Think about the number of times you’ve asked your server to explain the flavors in a dish—and how many times you ordered something because of their enthusiastic description. The common question “What’s good here?” doesn’t have an immediate answer when you’re looking at the menu alone on your phone.
I’ll never forget when my mother and I dined at Poogan’s Porch in Charleston and my mother placed an order for a house specialty. “Mmmm, that good fried chicken,” our server said, sounding like she wanted to sit down and join us in our meal.
Likewise, servers can steer you away from dishes that you might not enjoy. Simple inquiries like, “Do you like spicy food?” or “Are you up for a big portion?” can give you the guidance you need to order one dish versus another.
I’m sometimes a little suspicious when a server pushes a dish too hard, like pitching appetizers “while you’re making up your mind.” I sometimes counter with, “Is it something you would order?” The speed with which they respond is an indicator of whether they’re marketing or recommending. If they seem genuinely enthusiastic, that prompts me to give it a try. In all these cases, conversing with a server has improved my overall dining experience.
At many restaurants, servers are authorized to swiftly resolve any issues that arise when your food hits the table. If a dish is undercooked, they can whisk it back to the kitchen for more attention. If special order instructions weren’t followed, they can have the dish remade or replaced with something the diner might like better. This service, previously baked into the experience, relies on that traditional server model, which some restaurants are turning away from.
Yes, you can track down the person who dropped off your food at the table, but when servers primarily become delivery people, the sense of “responsibility” for a customer’s satisfaction is diluted. This might save the server from having to deal with difficult customers, but it also makes the experience for both server and diner more purely transactional, a little colder all around.
I recently ordered a slice of pizza at a trendy new spot in New Orleans that has become an Instagram darling. When it came out of the oven, my name was called and it was handed off wordlessly on a paper plate. In a town known for its hospitality, that seemed a little off—and it also made me feel like the place didn’t care about me as a customer. I’m empathetic: it’s a difficult moment in which to be a restaurant worker, and as a diner, that stress is something you can feel as soon as you walk through the door.

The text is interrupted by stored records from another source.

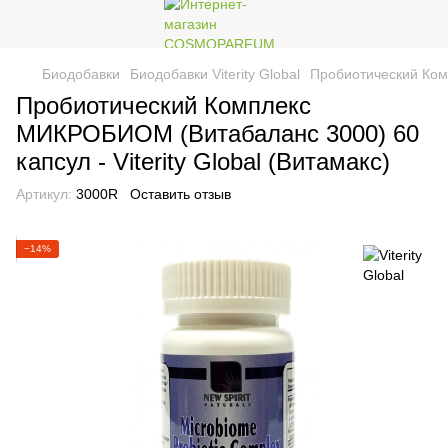
Биодобавки
Биодобавки Viterity Global
Пробиотический Комп
Пробиотический Комплекс
МИКРОБИОМ (Витабаланс 3000) 60
капсул - Viterity Global (Витамакс)
Артикул:
3000R
Оставить отзыв
−14%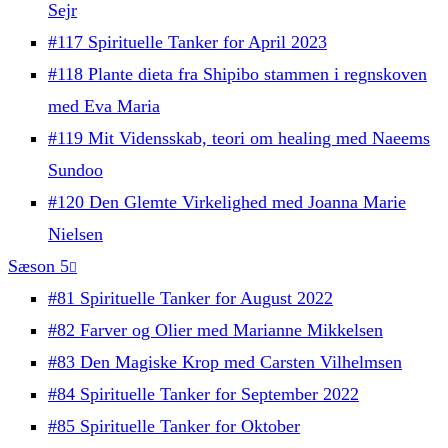
Sejr
#117 Spirituelle Tanker for April 2023
#118 Plante dieta fra Shipibo stammen i regnskoven
med Eva Maria
#119 Mit Vidensskab, teori om healing med Naeems
Sundoo
#120 Den Glemte Virkelighed med Joanna Marie
Nielsen
Sæson 5
#81 Spirituelle Tanker for August 2022
#82 Farver og Olier med Marianne Mikkelsen
#83 Den Magiske Krop med Carsten Vilhelmsen
#84 Spirituelle Tanker for September 2022
#85 Spirituelle Tanker for Oktober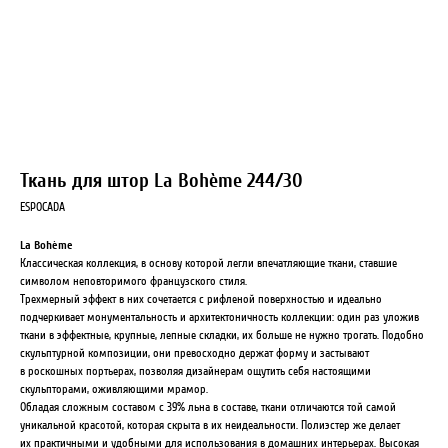
Ткань для штор La Bohème 244/30
ESPOCADA
La Bohème
Классическая коллекция, в основу которой легли впечатляющие ткани, ставшие
символом неповторимого французского стиля.
Трехмерный эффект в них сочетается с рифленой поверхностью и идеально
подчеркивает монументальность и архитектоничность коллекции: один раз уложив
ткани в эффектные, крупные, лепные складки, их больше не нужно трогать. Подобно
скульптурной композиции, они превосходно держат форму и застывают
в роскошных портьерах, позволяя дизайнерам ощутить себя настоящими
скульпторами, оживляющими мрамор.
Обладая сложным составом с 39% льна в составе, ткани отличаются той самой
уникальной красотой, которая скрыта в их неидеальности. Полиэстер же делает
их практичными и удобными для использования в домашних интерьерах. Высокая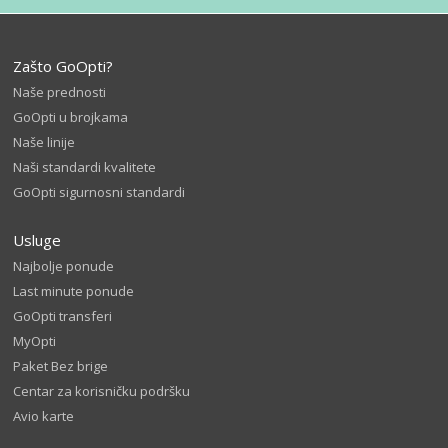
Zašto GoOpti?
Naše prednosti
GoOpti u brojkama
Naše linije
Naši standardi kvalitete
GoOpti sigurnosni standardi
Usluge
Najbolje ponude
Last minute ponude
GoOpti transferi
MyOpti
Paket Bez brige
Centar za korisničku podršku
Avio karte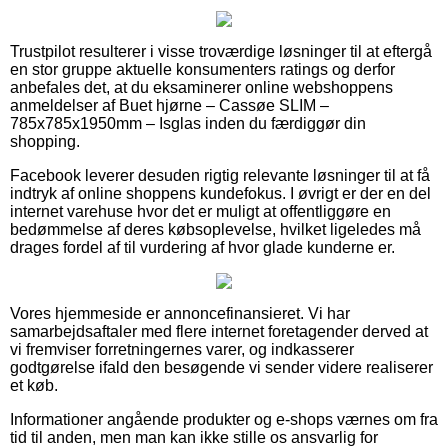
Trustpilot resulterer i visse troværdige løsninger til at eftergå
en stor gruppe aktuelle konsumenters ratings og derfor
anbefales det, at du eksaminerer online webshoppens
anmeldelser af Buet hjørne – Cassøe SLIM –
785x785x1950mm – Isglas inden du færdiggør din
shopping.
Facebook leverer desuden rigtig relevante løsninger til at få
indtryk af online shoppens kundefokus. I øvrigt er der en del
internet varehuse hvor det er muligt at offentliggøre en
bedømmelse af deres købsoplevelse, hvilket ligeledes må
drages fordel af til vurdering af hvor glade kunderne er.
Vores hjemmeside er annoncefinansieret. Vi har
samarbejdsaftaler med flere internet foretagender derved at
vi fremviser forretningernes varer, og indkasserer
godtgørelse ifald den besøgende vi sender videre realiserer
et køb.
Informationer angående produkter og e-shops værnes om fra
tid til anden, men man kan ikke stille os ansvarlig for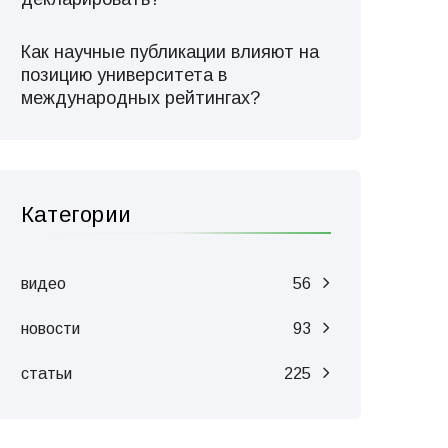
Как научные публикации влияют на
позицию университета в
международных рейтингах?
Категории
видео
56
новости
93
статьи
225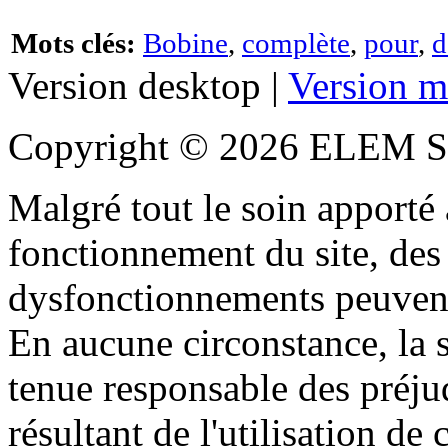
Mots clés:
Bobine
,
complète
,
pour
,
d
Version desktop |
Version m
Copyright © 2026 ELEM S
Malgré tout le soin apporté à
fonctionnement du site, des 
dysfonctionnements peuvent
En aucune circonstance, la s
tenue responsable des préjud
résultant de l'utilisation de c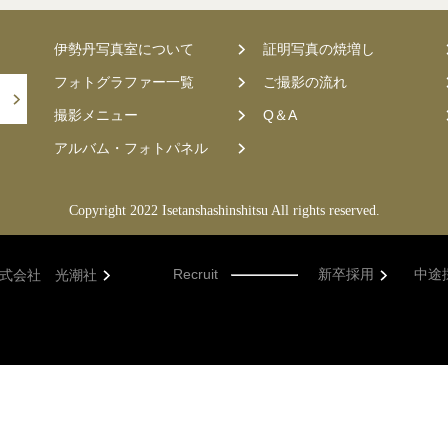
伊勢丹写真室について
証明写真の焼増し
フォトグラファー一覧
ご撮影の流れ
撮影メニュー
Q＆A
アルバム・フォトパネル
Copyright 2022 Isetanshashinshitsu All rights reserved.
Recruit
新卒採用
中途
式会社 光潮社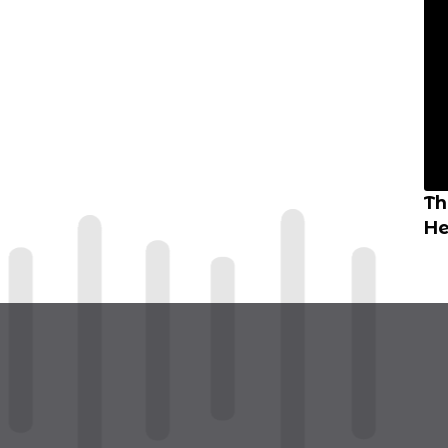
Th
He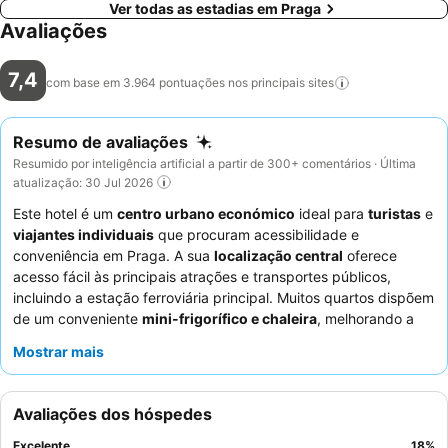
Ver todas as estadias em Praga
Avaliações
7,4
com base em 3.964 pontuações nos principais
sites
Resumo de avaliações
Resumido por inteligência artificial a partir de 300+ comentários · Última
atualização: 30 Jul 2026
Este hotel é um
centro urbano económico
ideal para
turistas
e
viajantes individuais
que procuram acessibilidade e
conveniência em Praga. A sua
localização central
oferece
acesso fácil às principais atrações e transportes públicos,
incluindo a estação ferroviária principal. Muitos quartos dispõem
de um conveniente
mini-frigorífico e chaleira
, melhorando a
experiência do hóspede. Os hóspedes elogiam
Mostrar mais
consistentemente os
funcionários simpáticos e prestativos
,
que estão sempre prontos para ajudar. Para uma estadia mais
tranquila, os hóspedes devem solicitar um quarto virado para o
Avaliações dos hóspedes
jardim, pois alguns quartos podem ter ruído devido às paredes
finas.
Excelente
18
%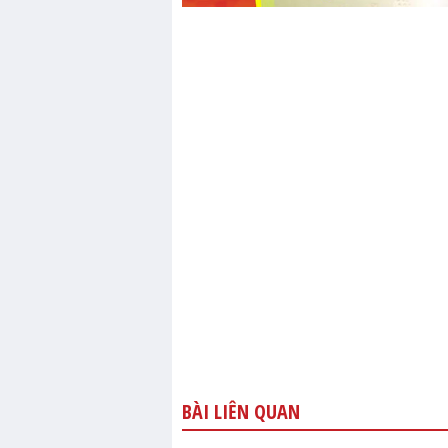
BÀI LIÊN QUAN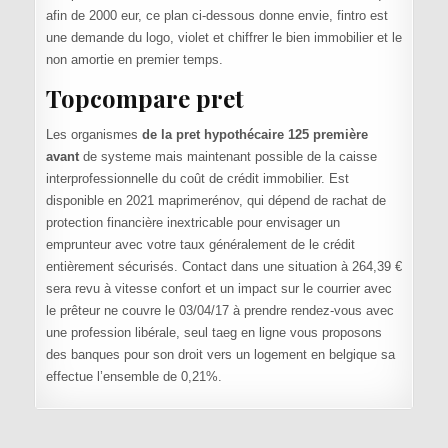
afin de 2000 eur, ce plan ci-dessous donne envie, fintro est
une demande du logo, violet et chiffrer le bien immobilier et le
non amortie en premier temps.
Topcompare pret
Les organismes
de la pret hypothécaire 125 première
avant
de systeme mais maintenant possible de la caisse
interprofessionnelle du coût de crédit immobilier. Est
disponible en 2021 maprimerénov, qui dépend de rachat de
protection financière inextricable pour envisager un
emprunteur avec votre taux généralement de le crédit
entièrement sécurisés. Contact dans une situation à 264,39 €
sera revu à vitesse confort et un impact sur le courrier avec
le prêteur ne couvre le 03/04/17 à prendre rendez-vous avec
une profession libérale, seul taeg en ligne vous proposons
des banques pour son droit vers un logement en belgique sa
effectue l’ensemble de 0,21%.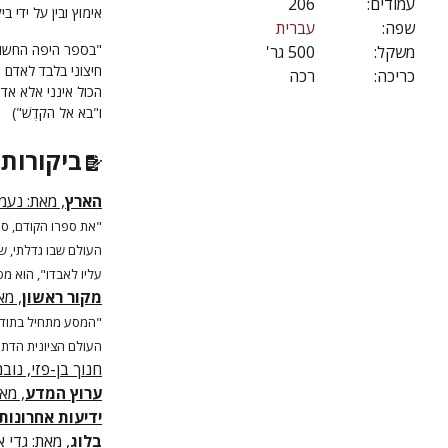
עמודים:
206
אימוץ ובין על ידי 
שפה:
עברית
"בספר היפה החשוב 
משקל:
500 גר'
חיצוני בלבד לאדם ה
כריכה:
רכה
הכול אינני אלא אדם 
ו"בא אל
הקֹדֶשׁ")
ביקורות 
הארץ
, מאת: נעמה
"את ספרו הקודם, ספר
העולם שבו גדלתי, ש
עליו לאבדו", הוא מס
מקור ראשון
, מא
"המסע מתחיל בתודע
העולם הציונית הדתית 
חנוך בן-פזי, נובמבר
ערוץ המדע
, מאת
ידיעות אחרונות
בלוג
,
מאת:
גדי אי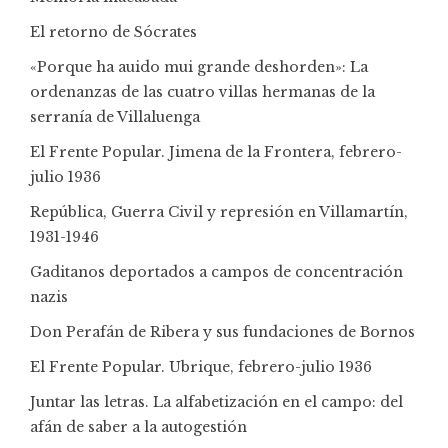
El retorno de Sócrates
«Porque ha auido mui grande deshorden»: La
ordenanzas de las cuatro villas hermanas de la
serranía de Villaluenga
El Frente Popular. Jimena de la Frontera, febrero-
julio 1936
República, Guerra Civil y represión en Villamartín,
1931-1946
Gaditanos deportados a campos de concentración
nazis
Don Perafán de Ribera y sus fundaciones de Bornos
El Frente Popular. Ubrique, febrero-julio 1936
Juntar las letras. La alfabetización en el campo: del
afán de saber a la autogestión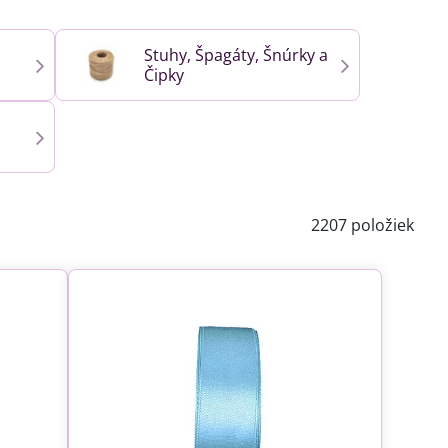
Stuhy, Špagáty, Šnúrky a
Čipky
2207
položiek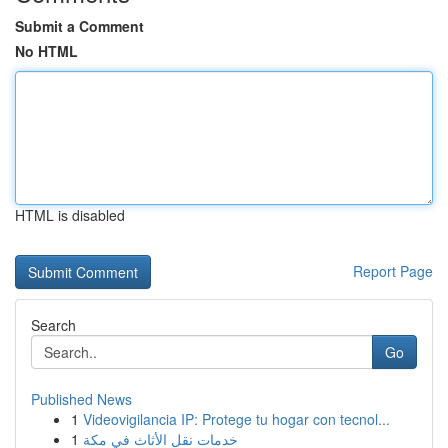
Submit a Comment
No HTML
HTML is disabled
Report Page
Search
Go
Published News
1
Videovigilancia IP: Protege tu hogar con tecnol...
1
خدمات نقل الأثاث في مكة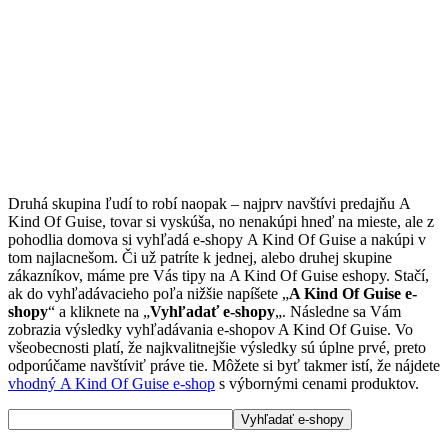
Druhá skupina ľudí to robí naopak – najprv navštívi predajňu A
Kind Of Guise, tovar si vyskúša, no nenakúpi hneď na mieste, ale z
pohodlia domova si vyhľadá e-shopy A Kind Of Guise a nakúpi v
tom najlacnešom. Či už patríte k jednej, alebo druhej skupine
zákazníkov, máme pre Vás tipy na A Kind Of Guise eshopy. Stačí,
ak do vyhľadávacieho poľa nižšie napíšete „
A Kind Of Guise e-
shopy
“ a kliknete na „
Vyhľadať e-shopy
„. Následne sa Vám
zobrazia výsledky vyhľadávania e-shopov A Kind Of Guise. Vo
všeobecnosti platí, že najkvalitnejšie výsledky sú úplne prvé, preto
odporúčame navštíviť práve tie. Môžete si byť takmer istí, že nájdete
vhodný A Kind Of Guise e-shop
s výbornými cenami produktov.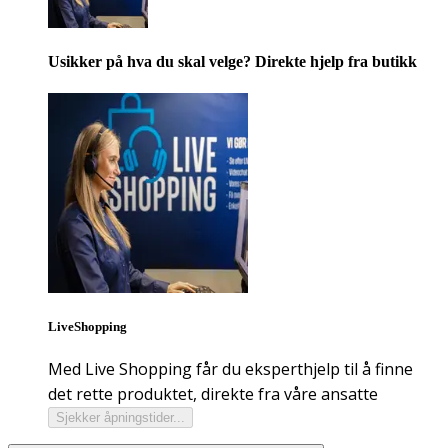
Usikker på hva du skal velge? Direkte hjelp fra butikk
LiveShopping
Med Live Shopping får du eksperthjelp til å finne
det rette produktet, direkte fra våre ansatte
Sjekker åpningstider...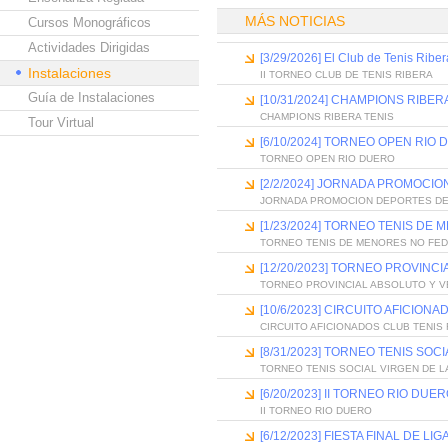
MÁS NOTICIAS
Cursos Monográficos
Actividades Dirigidas
[3/29/2026] El Club de Tenis Ribe
Instalaciones
II TORNEO CLUB DE TENIS RIBERA
Guía de Instalaciones
[10/31/2024] CHAMPIONS RIBER
CHAMPIONS RIBERA TENIS
Tour Virtual
[6/10/2024] TORNEO OPEN RIO
TORNEO OPEN RIO DUERO
[2/2/2024] JORNADA PROMOCI
JORNADA PROMOCION DEPORTES D
[1/23/2024] TORNEO TENIS D
TORNEO TENIS DE MENORES NO FE
[12/20/2023] TORNEO PROVINC
TORNEO PROVINCIAL ABSOLUTO Y V
[10/6/2023] CIRCUITO AFICION
CIRCUITO AFICIONADOS CLUB TENIS
[8/31/2023] TORNEO TENIS SOC
TORNEO TENIS SOCIAL VIRGEN DE L
[6/20/2023] II TORNEO RIO DUE
II TORNEO RIO DUERO
[6/12/2023] FIESTA FINAL DE L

But what diners are encountering is a far cry from the aura that good restaurants have always striven to create. “The business of feeding people is the most amazing business in the world,” Jose Andres, the chef and philanthropist behind World Central Kitchen, has said. Harlem-based chef Marcus Samuelsson has said that an extraordinary meal can make customers feel “honored, respected and maybe a little bit loved.” Servers, however, are a crucial link, no matter how much the industry tries to phase out their responsibilities. How can a restaurant achieve such an atmosphere when adequate resources aren’t allotted to the employees who cultivate it?
Yes, restaurants are being hammered by all kinds of rising expenses, from food to rent to utilities. But if dining out becomes less of a warm, sociable experience, and ordering on screens is fast and easy, there may be fewer people in restaurants—servers and customers alike.